Controversial as it may be, I feel like the chancellor has mugged much of the fleet industry, which has been blinded by a brief and slightly disingenuous mention of generosity towards company car drivers adopting ultra low-emission vehicles, and either hasn’t noticed or isn’t bothered about the sharp rise in BIK payments for the overwhelming majority of drivers.
Twelve months ago I wrote in the wake of the 2014 Budget that the BIK increases were “getting to draconian levels”, so I’m not sure how to word my thoughts on the three percentage point jump in BIK payments that will come with the April 2019 tax year.
At that point, someone driving a 94g/km car will be in the 22% BIK band. As I write, that same car, if it’s a petrol, is in the 11% BIK band. The long-overdue removal of the three-band diesel surcharge next year disguises some of the increase for diesel cars, but I’m genuinely concerned about what the taxman’s latest £340m grab from company car drivers, on top of the BIK increases worth £720m to the Treasury announced last year, will do to the appeal of company cars.
For example, we have a 94g/km Ford Mondeo 1.6 TDCi in the car park at the moment. This tax year, the annual BIK for a lower-rate tax payer is £642.
Just over four years from now, that will rise to more than £1000. At what point does your average fleet driver decide they’ve had enough of giving the chancellor so much money, and hand back their car? It may not be the most sensible financial decision – running a private car is full of costs hidden to a cosseted company car driver, but with subjects as emotive as combining tax and cars, rationality may not always win through.
And that opens up a whole can of worms in terms of duty of care, business reputation and environmental considerations that company cars help keep under control. It’s odd that, with one or two exceptions, notably GE Capital and the BVRLA, the budget responses from the industry focused on the low-emission side of things, rather than the impact on the vast majority of the industry.
Then there’s another issue I raised a year ago, that is now even more pertinent. Throughout recent history, drivers with the aid of car manufacturers have been able to mitigate the BIK rises by choosing more efficient models. Now there are plenty of sub-95g/km cars available that meet fleets’ needs, but the only way of dropping to a lower BIK band is by getting to 75g/km, which is a hell of a jump when everything above it progresses in sensible, achievable 5g/km steps.
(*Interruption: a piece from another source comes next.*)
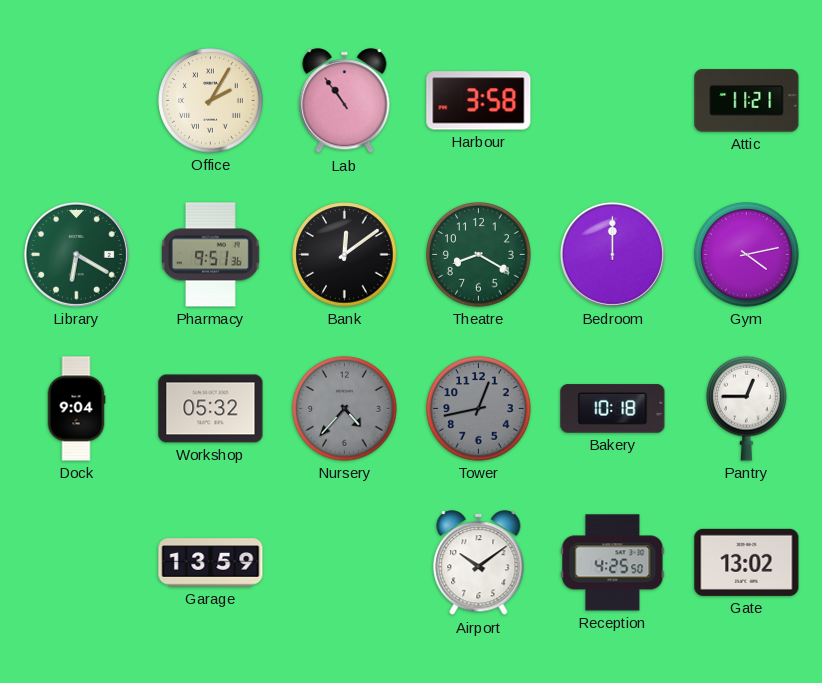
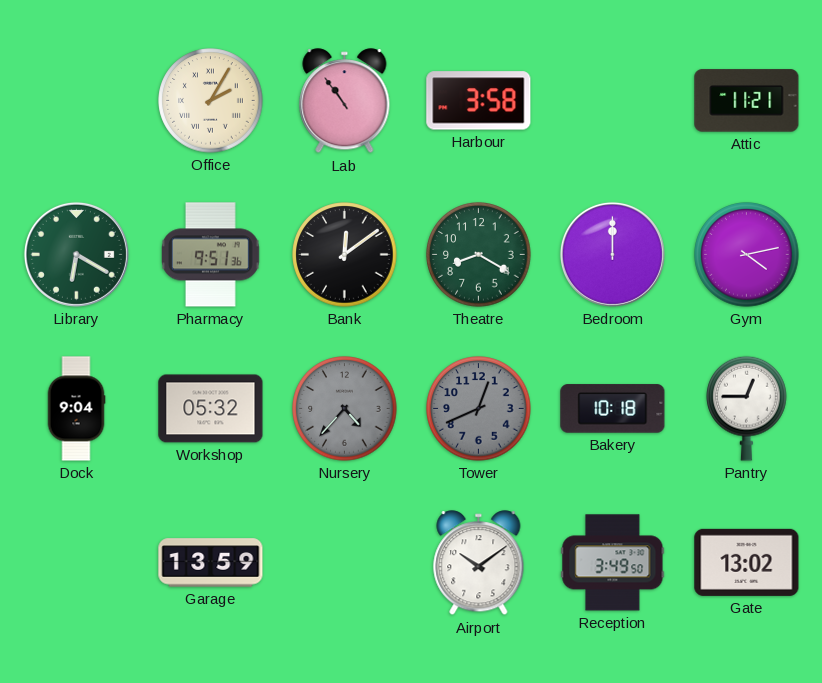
Tower: 12:43 -> 12:41
Reception: 4:25 -> 3:49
Especially as the only car you don’t have to plug in that gets below 76g/km is one derivative of the Toyota Yaris Hybrid, which, like plug-in vehicles, isn’t particularly well-suited to the higher-mileage drivers in particular that have been left with nowhere to go to reduce their company car tax bills.
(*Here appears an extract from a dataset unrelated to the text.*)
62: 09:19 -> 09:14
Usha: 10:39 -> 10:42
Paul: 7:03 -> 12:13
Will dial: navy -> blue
As people more intelligent than me have pointed out, there has been a feeling that the Government got caught out by the pace of change in the car industry, not realising how quickly CO2 emissions would fall, and now it’s making up for that by switching from company car tax being a green incentive to being very much about raising revenue. Plus, less incentive to take a lower-emission car won’t help the 2020 EU target of average vehicle emissions dropping below 95g/km.
Like many things the Government does, there could be unintended consequences. There’s only so far company car drivers will be milked before they decide enough is enough. I’m not sure we’re as far from that scenario as many in the industry seem to think.
Overall, the decisions regarding company car BIK leave me feeling the Government doesn’t really understand the way companies, drivers and the car industry works, and has just taken a balance sheet approach of making the numbers bigger without comprehension of what effect that will have in the real world.